*** Data for the task

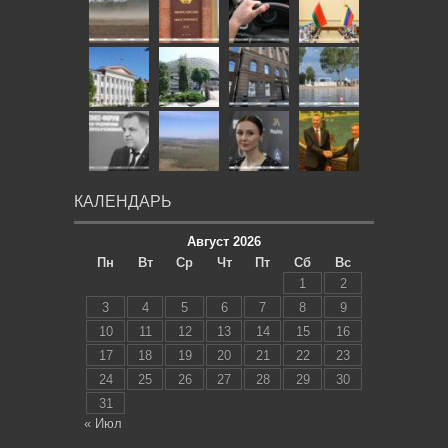
КАЛЕНДАРЬ
Август 2026
Пн
Вт
Ср
Чт
Пт
Сб
Вс
1
2
3
4
5
6
7
8
9
10
11
12
13
14
15
16
17
18
19
20
21
22
23
24
25
26
27
28
29
30
31
« Июл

******

(Exercise goal):
Retype every entry above exactly and, please, skip the pictures.

(Your response):
КАЛЕНДАРЬ
Август 2026
Пн
Вт
Ср
Чт
Пт
Сб
Вс
1
2
3
4
5
6
7
8
9
10
11
12
13
14
15
16
17
18
19
20
21
22
23
24
25
26
27
28
29
30
31
« Июл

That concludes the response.